Hello,
In the 60 minutes blitz tutorial, it is written that:
torch.nn only supports mini-batches. The entire torch.nn package only supports inputs that are a mini-batch of samples, and not a single sample. For example, nn.Conv2d will take in a 4D Tensor of nSamples x nChannels x Height x Width . If you have a single sample, just use input.unsqueeze(0) to add a fake batch dimension.
However, in the RNN classification tutorial, the batch size is in the first dimension:
To make a word we join a bunch of those into a 2D matrix <line_length x 1 x n_letters> . That extra 1 dimension is because PyTorch assumes everything is in batches - we’re just using a batch size of 1 here.
But when looking at the documentation of nn.linear, it seems that the batch size (N?) is in the first position, as in Conv2d.
Have I misunderstood something, or is there an error in the RNN tutorial ?
Thanks in advance for your insights.
1 Like
You are correct in your understanding and as described in the docs, the input is expected as [seq_len, batch, input_size] in the default setup.
If you want the batch dimension to be in dim0, you can specify batch_first=True.
As far as I know, this might however lead to worse performance if you are using the GPU and cuDNN.
Thank you.
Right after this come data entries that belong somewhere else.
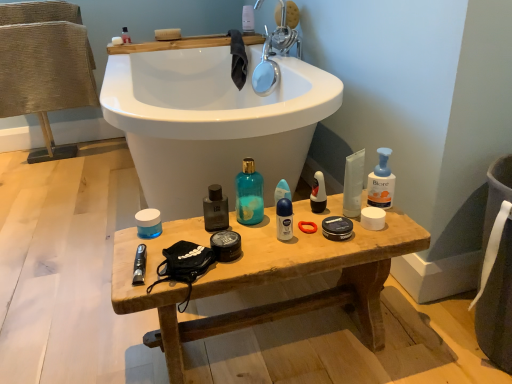 Where is `vacant space in front of white matte deodorant at center, the third toiletry in the right-to-left sequence`? vacant space in front of white matte deodorant at center, the third toiletry in the right-to-left sequence is located at coordinates (282, 253). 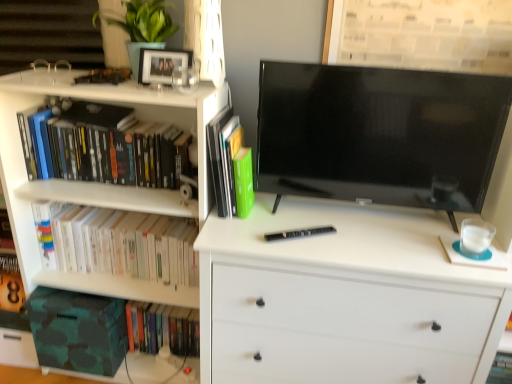 Question: Considering the relative sizes of black matte pen at center and green matte book at center, which is counted as the 2th book, starting from the top, in the image provided, is black matte pen at center shorter than green matte book at center, which is counted as the 2th book, starting from the top,?

Choices:
 (A) yes
 (B) no

Answer: (A)

Question: Considering the relative sizes of black matte pen at center and green matte book at center, which is the third book from bottom to top, in the image provided, is black matte pen at center wider than green matte book at center, which is the third book from bottom to top,?

Choices:
 (A) yes
 (B) no

Answer: (A)

Question: Is green matte book at center, which is the third book from bottom to top, completely or partially inside black matte pen at center?

Choices:
 (A) yes
 (B) no

Answer: (B)

Question: Is there a large distance between black matte pen at center and green matte book at center, which is the third book from bottom to top?

Choices:
 (A) no
 (B) yes

Answer: (A)

Question: Considering the relative positions of black matte pen at center and green matte book at center, which is counted as the 2th book, starting from the top, in the image provided, is black matte pen at center to the left of green matte book at center, which is counted as the 2th book, starting from the top, from the viewer's perspective?

Choices:
 (A) yes
 (B) no

Answer: (B)

Question: Is point (134, 317) positioned closer to the camera than point (403, 309)?

Choices:
 (A) farther
 (B) closer

Answer: (A)

Question: From the image's perspective, is hardcover book at lower left, which is the 1th book in bottom-to-top order, above or below white matte chest of drawers at center?

Choices:
 (A) below
 (B) above

Answer: (A)

Question: In terms of width, does hardcover book at lower left, which is the 1th book in bottom-to-top order, look wider or thinner when compared to white matte chest of drawers at center?

Choices:
 (A) thin
 (B) wide

Answer: (A)

Question: From a real-world perspective, is hardcover book at lower left, which is the 1th book in bottom-to-top order, physically located above or below white matte chest of drawers at center?

Choices:
 (A) below
 (B) above

Answer: (A)

Question: Looking at their shapes, would you say green matte book at center, which is the third book from bottom to top, is wider or thinner than white matte chest of drawers at center?

Choices:
 (A) wide
 (B) thin

Answer: (B)

Question: Is green matte book at center, which is the third book from bottom to top, in front of or behind white matte chest of drawers at center in the image?

Choices:
 (A) front
 (B) behind

Answer: (B)

Question: Is green matte book at center, which is the third book from bottom to top, taller or shorter than white matte chest of drawers at center?

Choices:
 (A) tall
 (B) short

Answer: (B)

Question: Is point (228, 142) positioned closer to the camera than point (475, 291)?

Choices:
 (A) closer
 (B) farther

Answer: (B)

Question: Choose the correct answer: Is camouflage fabric storage box at lower left inside green matte book at center, which is counted as the 2th book, starting from the top, or outside it?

I agree for nn.RNN, but the tutorial is implementing a RNN from scratch, using nn.Linear, and the latter has batch dimension first (contrary to what the tutorial says), no ?
Yes, nn.Linear expects the batch dimension to be in dim0.
However, in the tutorial you are either providing the input letter by letter (thus the seq_len is missing) or you are slicing the encoded word tensor, so that again the seq_len dimension will be missing.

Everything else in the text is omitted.